Vinegar is the magic secret! Pour straight distilled white vinegar into the bowl or glass with scale and it dissolves the minerals and it is crystal clear clean. For the shower stall or around a sink faucet, soak a washcloth in straight vinegar and lay the cloth over the area for as long as needed, repeating if necessary. This works well on the dispenser drip tray on the door of your refrigerator… it dissolves the mineral build-up perfectly. 
Straight vinegar reportedly kills 82 percent of mold. Pour some white distilled vinegar straight into a spray bottle, spray on the moldy area, and let set without rinsing.  The smell will dissipate in a few hours.  May alternately make a mixture of 2 cups each vinegar and water, with 2 teaspoons Tea Tree essential oil, which is also a powerful mold killer.

4 oz. pure soap flakes or grated soap
1 cup washing soda
Put soap flakes into sauce pan with water just to cover.  Heat, stirring constantly, until soap is dissolved.  Fill a 1 gallon bucket or container with hot tap water (empty ice cream pail works fine, but don’t store in that… I tried that once, and the detergent ate through the plastic).  Add soap/water mixture to hot water in bucket.  Stir slowly with long spoon to mix.  Add 1 cup of washing soda and stir until dissolved.  Add Eucalyptus Essential Oil, if desired, to kill dust mites and bacteria.  I use about ¼ cup if Eucalyptus oil for this sized batch.  Pour into gallon jug.  As this cools, the mixture will thicken.  Use one cup per full load of laundry. Shake before pouring.  A plastic jug that has held laundry detergent would be a good choice for storing this natural detergent.
*Tip from my friend, Elanne:  Pour white vinegar into the fabric softener container in your washer to soften clothes naturally.

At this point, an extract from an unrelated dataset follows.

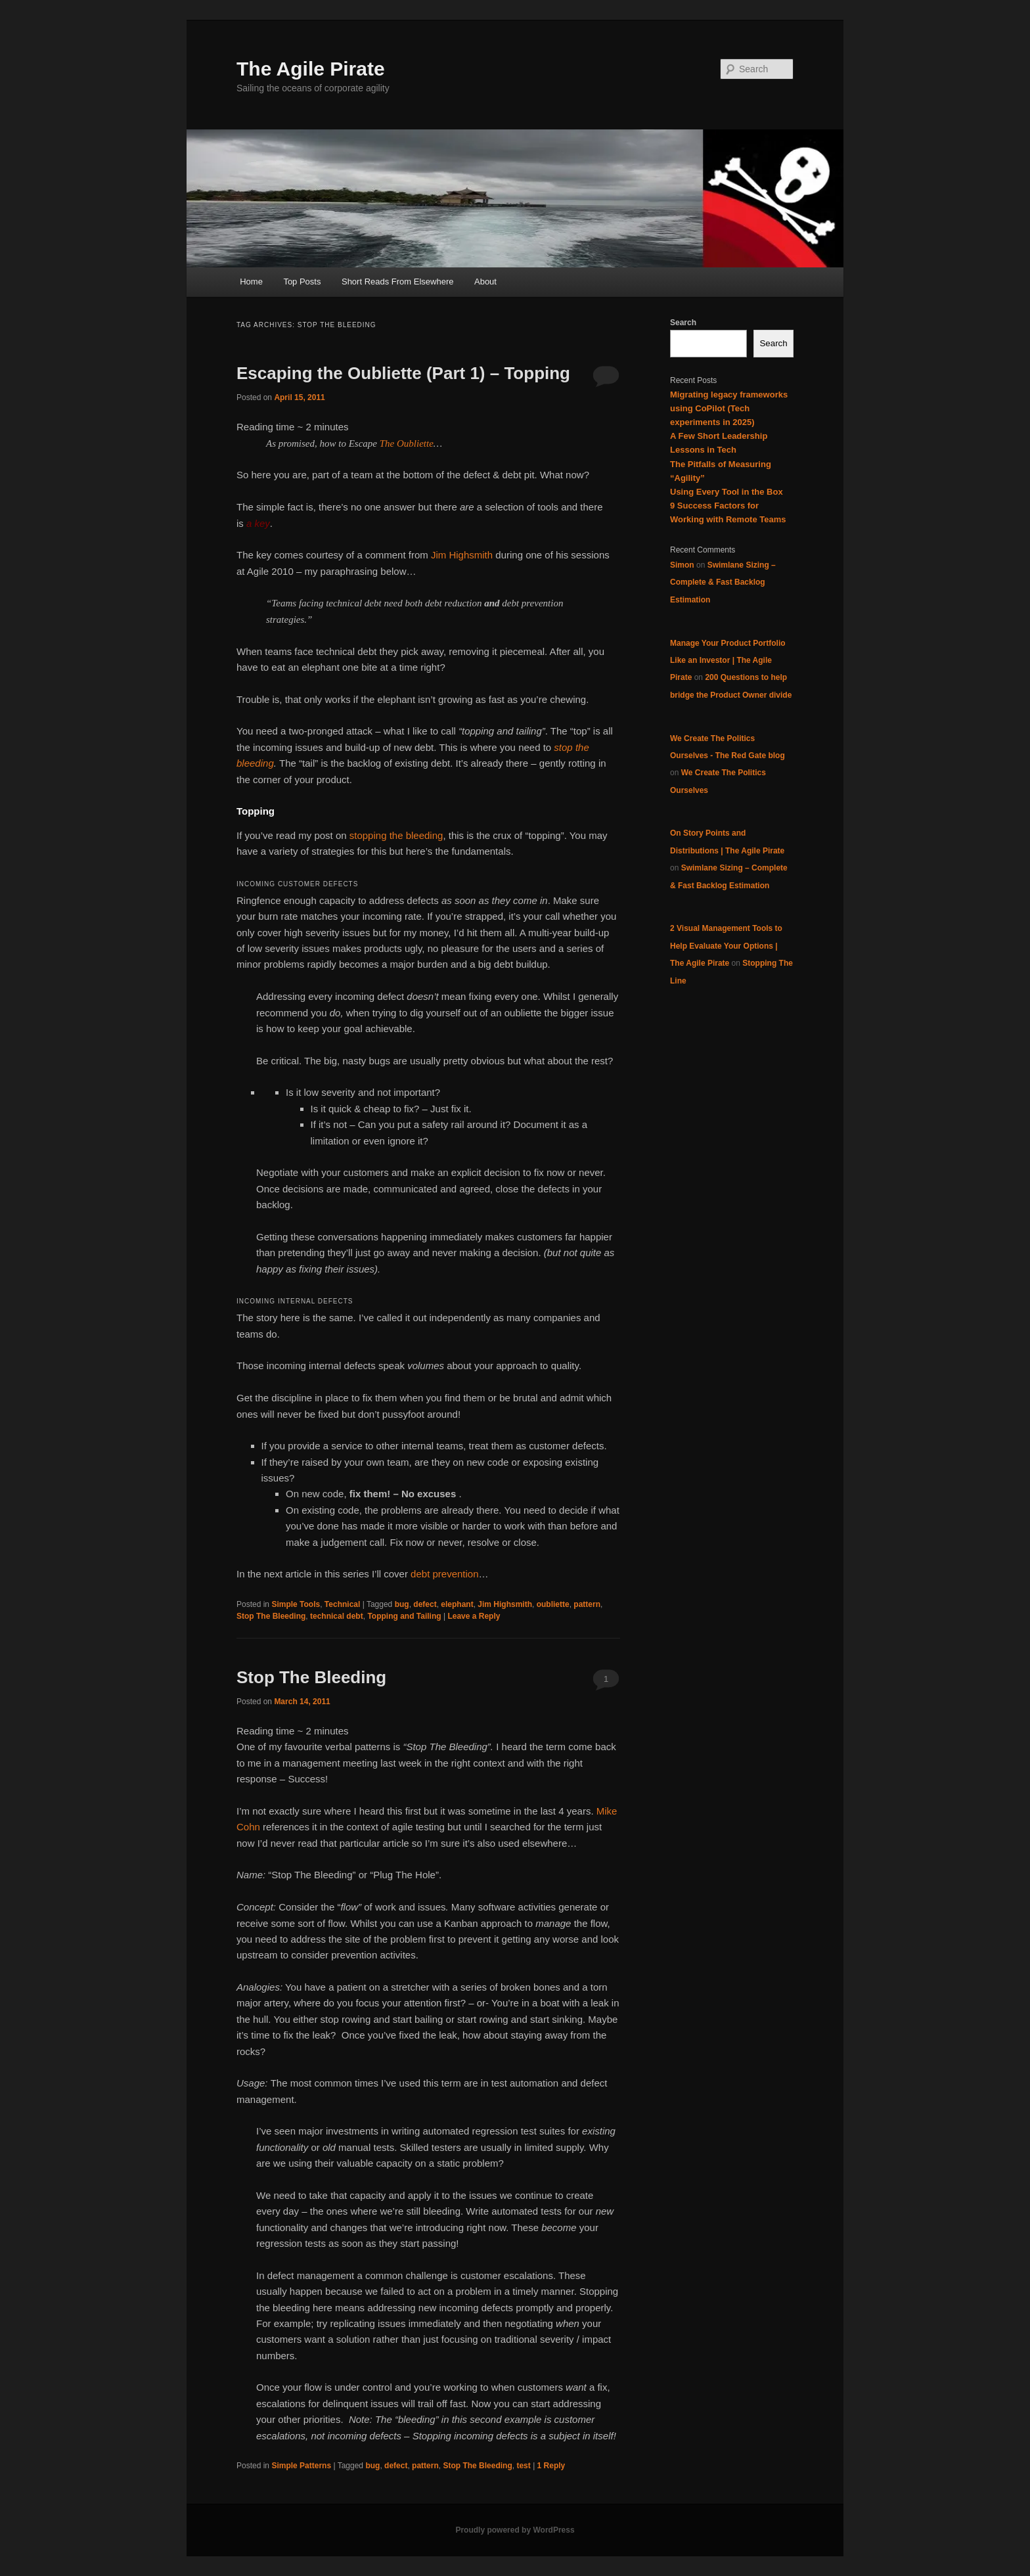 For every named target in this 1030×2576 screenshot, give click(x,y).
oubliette (553, 1604)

Essential oils are extremely powerful, and should never be used straight on the skin, although recently some suppliers claim it is safe.  I use all essential oils in a carrier oil.  My essential oil reference of choice is Valerie Worwood's, The Complete Book of Essential Oils and Aromatherapy.  Quoting Valerie Worwood:  "Unlike chemical drugs, essential oils do not remain in the body.  They leave no toxins behind.  And essential oils make much more sense as air fresheners than commercial products, as they cleanse the air by altering the structure of the molecules creating the smells, rather than masking the unwanted smells.  When we are looking for alternatives to toxic products in our homes and in our lives, essential oils are a convenient, practical, and pleasant solution."

I use essential oils in a small plug-in device made by Aura Cacia, that has a pad to absorb a couple of drops of the oil and dispense it gently into the air.  I have one in each of my bathrooms, and there is even one made for use in a vehicle's cigarette lighter spot.  I listed a recipe for Thieves' Blend Essential Oil in a prior blog post, and make sure I freshen the oil every time I am exposed to any viruses, or if I am expecting company.  I haven't caught a cold in years, and I think it is due to the Thieves' Blend.  Sometimes, I even  put a drop or two on a cotton ball and slip it into a chest pocket (or into my bra) so that the warmth of my body continues to release the aromatherapy benefits for a couple of days. 

Now for the teaser... I may be posting another natural laundry tool very soon... when I have tested it myself.  Tonight, we set our clocks ahead an hour.  My oldest daughter was not happy, saying she will now go to work in darkness again.  I will appreciate the extra hour of daylight in the evening, because I am seldom up early enough to be affected by the lack of sun in the morning!  There are, after all, some benefits to being retired!